Segment Start: Extracted data

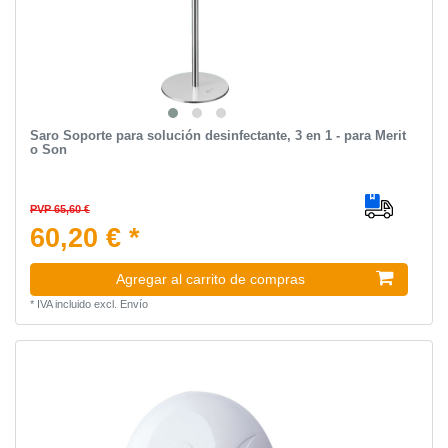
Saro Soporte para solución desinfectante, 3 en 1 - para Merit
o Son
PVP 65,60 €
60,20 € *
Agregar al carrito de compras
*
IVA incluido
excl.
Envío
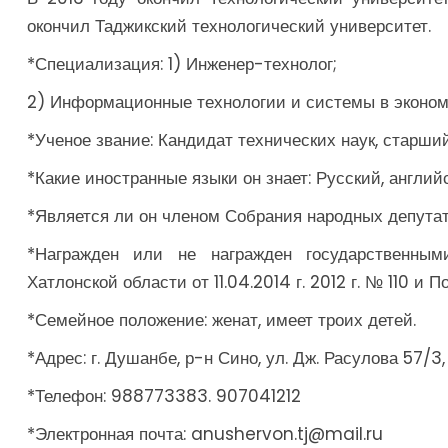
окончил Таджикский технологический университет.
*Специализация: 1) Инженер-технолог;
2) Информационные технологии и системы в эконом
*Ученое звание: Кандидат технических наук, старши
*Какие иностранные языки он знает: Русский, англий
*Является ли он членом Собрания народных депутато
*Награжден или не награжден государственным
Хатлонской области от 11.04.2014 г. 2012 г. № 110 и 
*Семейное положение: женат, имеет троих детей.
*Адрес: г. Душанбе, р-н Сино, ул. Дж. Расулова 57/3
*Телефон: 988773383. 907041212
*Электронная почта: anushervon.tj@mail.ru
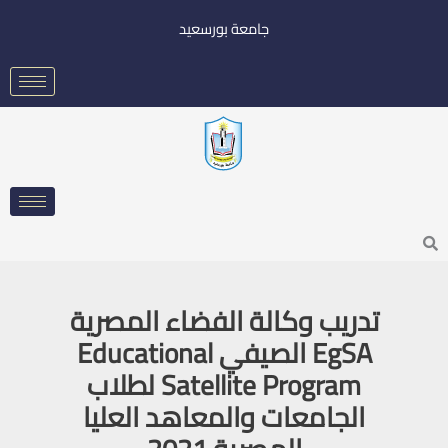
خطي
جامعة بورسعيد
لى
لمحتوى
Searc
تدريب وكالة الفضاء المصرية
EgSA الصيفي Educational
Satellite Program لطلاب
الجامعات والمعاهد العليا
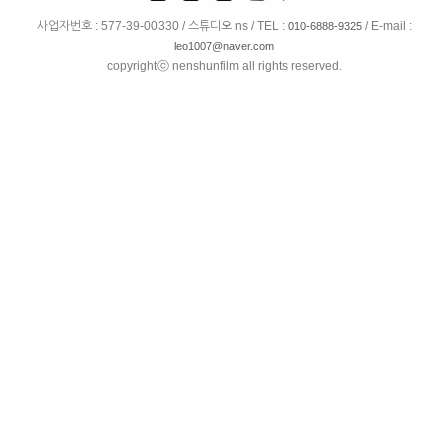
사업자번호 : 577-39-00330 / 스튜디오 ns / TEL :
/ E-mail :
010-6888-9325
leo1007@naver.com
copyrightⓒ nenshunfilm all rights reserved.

Segment End: Extracted data
Segment Start: Extracted data

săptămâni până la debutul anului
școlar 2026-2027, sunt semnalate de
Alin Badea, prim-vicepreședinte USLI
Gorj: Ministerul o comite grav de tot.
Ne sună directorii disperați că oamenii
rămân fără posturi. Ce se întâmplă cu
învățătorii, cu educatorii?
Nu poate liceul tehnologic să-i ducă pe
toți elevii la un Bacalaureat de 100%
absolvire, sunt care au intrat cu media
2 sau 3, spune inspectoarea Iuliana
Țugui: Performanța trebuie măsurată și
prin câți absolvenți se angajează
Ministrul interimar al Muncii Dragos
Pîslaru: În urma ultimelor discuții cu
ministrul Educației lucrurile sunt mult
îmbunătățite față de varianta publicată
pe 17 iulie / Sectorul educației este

Segment End: Extracted data
Segment Start: Extracted data

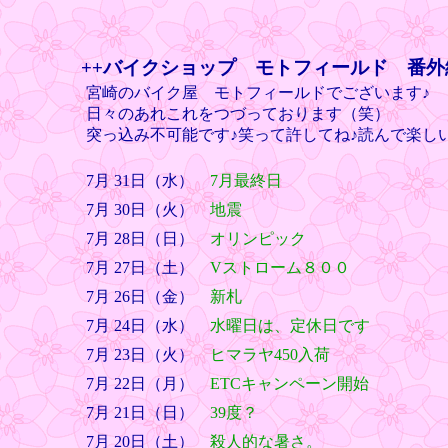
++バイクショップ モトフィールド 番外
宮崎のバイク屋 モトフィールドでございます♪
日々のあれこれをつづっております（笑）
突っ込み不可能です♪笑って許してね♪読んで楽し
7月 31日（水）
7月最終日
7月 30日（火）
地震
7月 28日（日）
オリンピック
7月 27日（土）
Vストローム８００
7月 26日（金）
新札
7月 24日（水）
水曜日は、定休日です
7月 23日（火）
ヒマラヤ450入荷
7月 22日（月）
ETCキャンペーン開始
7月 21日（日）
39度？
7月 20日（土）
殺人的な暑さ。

Segment End: Extracted data

If a picture sits between the line containing "Saro Soporte para" and the line containing "copyrightⓒ nenshunfilm all rights reserved.", leave it out, and return the lines of that range above exactly, both ends included.

Saro Soporte para solución desinfectante, 3 en 1 - para Merit
o Son
PVP 65,60 €
60,20 € *
Agregar al carrito de compras
*
IVA incluido
excl.
Envío
окончил Таджикский технологический университет.
*Специализация: 1) Инженер-технолог;
2) Информационные технологии и системы в эконом
*Ученое звание: Кандидат технических наук, старши
*Какие иностранные языки он знает: Русский, англий
*Является ли он членом Собрания народных депутато
*Награжден или не награжден государственным
Хатлонской области от 11.04.2014 г. 2012 г. № 110 и 
*Семейное положение: женат, имеет троих детей.
*Адрес: г. Душанбе, р-н Сино, ул. Дж. Расулова 57/3
*Телефон: 988773383. 907041212
*Электронная почта: anushervon.tj@mail.ru
خطي
جامعة بورسعيد
لى
لمحتوى
Searc
تدريب وكالة الفضاء المصرية
EgSA الصيفي Educational
Satellite Program لطلاب
الجامعات والمعاهد العليا
사업자번호 : 577-39-00330 / 스튜디오 ns / TEL :
/ E-mail :
010-6888-9325
leo1007@naver.com
copyrightⓒ nenshunfilm all rights reserved.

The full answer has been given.